All early childhood services are required to promote children's health and safety and to regularly review their compliance with legal requirements.

Next ERO Review

When is ERO likely to review the service again?

The next ERO review of Butterfly Preschool will be in four years.

Patricia Davey

Deputy Chief Review Officer Central (Acting)

Te Tai Pokapū - Central Region

14 May 2018

The Purpose of ERO Reports

The Education Review Office (ERO) is the government department that, as part of its work, reviews early childhood services throughout Aotearoa New Zealand. ERO’s reports provide information for parents and communities about each service’s strengths and next steps for development. ERO’s bicultural evaluation framework Ngā Pou Here is described in SECTION 3 of this report.
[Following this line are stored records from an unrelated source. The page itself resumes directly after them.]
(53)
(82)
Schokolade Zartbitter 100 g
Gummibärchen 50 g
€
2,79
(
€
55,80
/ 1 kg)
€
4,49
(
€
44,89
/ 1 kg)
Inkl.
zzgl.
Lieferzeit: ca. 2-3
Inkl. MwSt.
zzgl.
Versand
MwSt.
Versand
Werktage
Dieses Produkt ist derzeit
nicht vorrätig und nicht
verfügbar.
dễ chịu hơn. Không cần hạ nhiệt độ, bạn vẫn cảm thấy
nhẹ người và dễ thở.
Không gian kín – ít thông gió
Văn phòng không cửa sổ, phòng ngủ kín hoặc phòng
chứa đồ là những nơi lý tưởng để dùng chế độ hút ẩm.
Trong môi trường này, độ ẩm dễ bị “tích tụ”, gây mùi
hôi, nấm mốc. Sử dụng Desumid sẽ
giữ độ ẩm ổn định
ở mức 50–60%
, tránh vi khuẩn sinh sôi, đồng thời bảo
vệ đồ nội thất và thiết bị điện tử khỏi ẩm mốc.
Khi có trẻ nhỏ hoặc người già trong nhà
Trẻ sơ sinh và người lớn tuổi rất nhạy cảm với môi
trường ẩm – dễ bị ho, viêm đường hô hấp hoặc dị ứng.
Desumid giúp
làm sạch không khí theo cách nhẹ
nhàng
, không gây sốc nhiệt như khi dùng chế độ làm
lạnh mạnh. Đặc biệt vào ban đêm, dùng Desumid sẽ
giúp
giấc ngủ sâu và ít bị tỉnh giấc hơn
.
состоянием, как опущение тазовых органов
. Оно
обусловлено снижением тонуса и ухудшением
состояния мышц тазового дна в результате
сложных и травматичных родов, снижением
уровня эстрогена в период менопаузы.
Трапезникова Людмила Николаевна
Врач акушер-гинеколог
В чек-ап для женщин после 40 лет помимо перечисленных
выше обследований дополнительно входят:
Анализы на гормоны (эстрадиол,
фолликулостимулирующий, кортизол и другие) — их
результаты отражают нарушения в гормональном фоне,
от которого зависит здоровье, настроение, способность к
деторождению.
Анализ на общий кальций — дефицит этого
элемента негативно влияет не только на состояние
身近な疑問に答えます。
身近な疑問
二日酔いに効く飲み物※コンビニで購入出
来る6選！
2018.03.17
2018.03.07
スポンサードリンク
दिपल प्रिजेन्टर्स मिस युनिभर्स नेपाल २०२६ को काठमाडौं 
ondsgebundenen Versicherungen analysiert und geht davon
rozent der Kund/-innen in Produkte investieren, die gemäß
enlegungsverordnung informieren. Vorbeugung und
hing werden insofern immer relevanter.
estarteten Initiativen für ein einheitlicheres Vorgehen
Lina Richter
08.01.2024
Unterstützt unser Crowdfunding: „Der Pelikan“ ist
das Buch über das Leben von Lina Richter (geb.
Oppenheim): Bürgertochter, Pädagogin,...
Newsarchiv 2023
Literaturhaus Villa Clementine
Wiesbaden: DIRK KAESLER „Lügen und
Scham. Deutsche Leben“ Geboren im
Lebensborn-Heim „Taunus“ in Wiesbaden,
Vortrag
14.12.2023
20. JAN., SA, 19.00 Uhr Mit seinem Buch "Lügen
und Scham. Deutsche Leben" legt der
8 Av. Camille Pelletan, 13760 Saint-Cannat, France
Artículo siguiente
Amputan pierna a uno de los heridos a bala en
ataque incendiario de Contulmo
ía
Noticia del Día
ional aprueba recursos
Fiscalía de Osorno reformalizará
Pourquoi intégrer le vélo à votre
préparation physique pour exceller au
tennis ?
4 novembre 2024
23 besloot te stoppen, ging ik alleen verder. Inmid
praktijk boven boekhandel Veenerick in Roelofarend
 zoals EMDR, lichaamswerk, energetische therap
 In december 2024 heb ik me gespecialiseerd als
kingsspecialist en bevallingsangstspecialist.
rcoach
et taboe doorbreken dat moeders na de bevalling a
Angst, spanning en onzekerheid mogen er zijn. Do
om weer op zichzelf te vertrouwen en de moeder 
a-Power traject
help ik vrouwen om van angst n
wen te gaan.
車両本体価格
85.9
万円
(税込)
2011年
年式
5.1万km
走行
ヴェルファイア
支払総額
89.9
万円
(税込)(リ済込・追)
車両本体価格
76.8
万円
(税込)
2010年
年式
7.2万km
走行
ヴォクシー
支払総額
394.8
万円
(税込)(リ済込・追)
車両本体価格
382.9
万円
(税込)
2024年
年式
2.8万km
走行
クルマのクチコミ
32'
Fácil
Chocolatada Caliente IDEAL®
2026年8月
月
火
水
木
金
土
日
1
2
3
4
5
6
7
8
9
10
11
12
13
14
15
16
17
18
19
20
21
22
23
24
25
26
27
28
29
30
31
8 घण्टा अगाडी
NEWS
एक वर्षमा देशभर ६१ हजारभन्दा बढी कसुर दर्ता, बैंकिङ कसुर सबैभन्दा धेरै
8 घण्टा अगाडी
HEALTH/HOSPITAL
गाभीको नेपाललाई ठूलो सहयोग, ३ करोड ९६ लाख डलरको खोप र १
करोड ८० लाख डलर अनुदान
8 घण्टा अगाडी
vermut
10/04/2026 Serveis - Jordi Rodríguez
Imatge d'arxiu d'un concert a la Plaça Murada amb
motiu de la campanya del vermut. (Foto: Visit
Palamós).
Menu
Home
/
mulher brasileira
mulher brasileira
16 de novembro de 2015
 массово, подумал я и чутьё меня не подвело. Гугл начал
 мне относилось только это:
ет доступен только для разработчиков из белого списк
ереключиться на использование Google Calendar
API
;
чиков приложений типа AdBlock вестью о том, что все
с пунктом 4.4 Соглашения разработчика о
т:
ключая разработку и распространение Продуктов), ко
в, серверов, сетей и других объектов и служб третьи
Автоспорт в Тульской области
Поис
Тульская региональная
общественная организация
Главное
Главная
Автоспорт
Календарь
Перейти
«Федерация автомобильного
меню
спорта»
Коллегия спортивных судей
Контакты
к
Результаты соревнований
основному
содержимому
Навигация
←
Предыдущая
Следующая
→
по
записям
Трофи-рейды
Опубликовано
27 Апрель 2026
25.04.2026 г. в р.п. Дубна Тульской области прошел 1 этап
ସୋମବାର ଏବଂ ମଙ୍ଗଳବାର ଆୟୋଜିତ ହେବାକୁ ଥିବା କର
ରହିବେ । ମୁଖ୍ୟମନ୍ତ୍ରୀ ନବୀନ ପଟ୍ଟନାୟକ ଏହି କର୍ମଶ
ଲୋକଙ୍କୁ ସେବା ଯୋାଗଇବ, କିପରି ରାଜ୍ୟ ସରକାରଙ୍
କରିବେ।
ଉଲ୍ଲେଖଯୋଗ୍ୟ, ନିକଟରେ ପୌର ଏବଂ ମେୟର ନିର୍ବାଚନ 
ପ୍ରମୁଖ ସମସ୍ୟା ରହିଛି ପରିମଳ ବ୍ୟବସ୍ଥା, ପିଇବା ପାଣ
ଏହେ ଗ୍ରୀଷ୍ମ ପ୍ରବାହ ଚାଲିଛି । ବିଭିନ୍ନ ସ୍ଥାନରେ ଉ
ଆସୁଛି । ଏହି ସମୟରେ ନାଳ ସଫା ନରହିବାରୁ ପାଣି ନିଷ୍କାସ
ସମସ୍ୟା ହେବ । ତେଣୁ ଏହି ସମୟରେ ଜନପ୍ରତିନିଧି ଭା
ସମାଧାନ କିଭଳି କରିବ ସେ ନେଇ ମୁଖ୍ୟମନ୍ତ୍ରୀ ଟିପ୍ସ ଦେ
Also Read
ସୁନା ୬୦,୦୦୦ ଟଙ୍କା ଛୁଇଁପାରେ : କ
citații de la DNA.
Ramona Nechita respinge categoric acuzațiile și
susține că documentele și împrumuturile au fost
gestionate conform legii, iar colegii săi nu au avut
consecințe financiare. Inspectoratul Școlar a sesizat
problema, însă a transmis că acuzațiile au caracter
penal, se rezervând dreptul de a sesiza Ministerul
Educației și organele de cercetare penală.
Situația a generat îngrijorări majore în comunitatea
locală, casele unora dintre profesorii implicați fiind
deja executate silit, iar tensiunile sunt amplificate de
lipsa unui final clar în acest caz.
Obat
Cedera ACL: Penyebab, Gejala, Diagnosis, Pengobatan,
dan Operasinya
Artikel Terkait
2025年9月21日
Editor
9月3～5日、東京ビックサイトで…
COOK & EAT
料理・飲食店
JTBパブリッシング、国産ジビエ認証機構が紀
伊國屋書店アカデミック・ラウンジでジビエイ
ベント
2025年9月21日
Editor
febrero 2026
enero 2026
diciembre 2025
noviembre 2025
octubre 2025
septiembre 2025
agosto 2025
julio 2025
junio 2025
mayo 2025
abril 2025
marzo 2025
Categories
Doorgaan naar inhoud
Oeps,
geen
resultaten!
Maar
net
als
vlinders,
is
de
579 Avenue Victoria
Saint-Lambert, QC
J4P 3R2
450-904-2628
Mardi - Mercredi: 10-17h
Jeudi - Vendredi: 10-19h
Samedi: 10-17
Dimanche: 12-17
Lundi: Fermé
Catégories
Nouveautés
Early childhood services are partners in the review process and are expected to make use of the review findings to enhance children's wellbeing and learning.

2 Information about the Early Childhood Service

Location

New Plymouth

Ministry of Education profile number

46395

Licence type

Education & Care Service

Licensed under

Education (Early Childhood Services) Regulations 2008

Number licensed for

38 children, including up to 8 aged under 2

Service roll

59

Gender composition

Boys 34, Girls 25

Ethnic composition

Māori
Pākehā
Other ethnic groups

8
41
10

Percentage of qualified teachers

80%

Reported ratios of staff to children

Under 2

1:3

Better than minimum requirements

Over 2

1:7

Better than minimum requirements

Review team on site

April 2018

Date of this report

14 May 2018

Most recent ERO report(s)

Education Review

June 2015

3 General Information about Early Childhood Reviews

ERO’s Evaluation Framework

ERO’s overarching question for an early childhood education review is ‘How well placed is this service to promote positive learning outcomes for children?’ ERO focuses on the following factors as described in the bicultural framework Ngā Pou Here:

  • Pou Whakahaere – how the service determines its vision, philosophy and direction to ensure positive outcomes for children
  • Pou Ārahi – how leadership is enacted to enhance positive outcomes for children
  • Mātauranga – whose knowledge is valued and how the curriculum is designed to achieve positive outcomes for children
  • Tikanga whakaako – how approaches to teaching and learning respond to diversity and support positive outcomes for children.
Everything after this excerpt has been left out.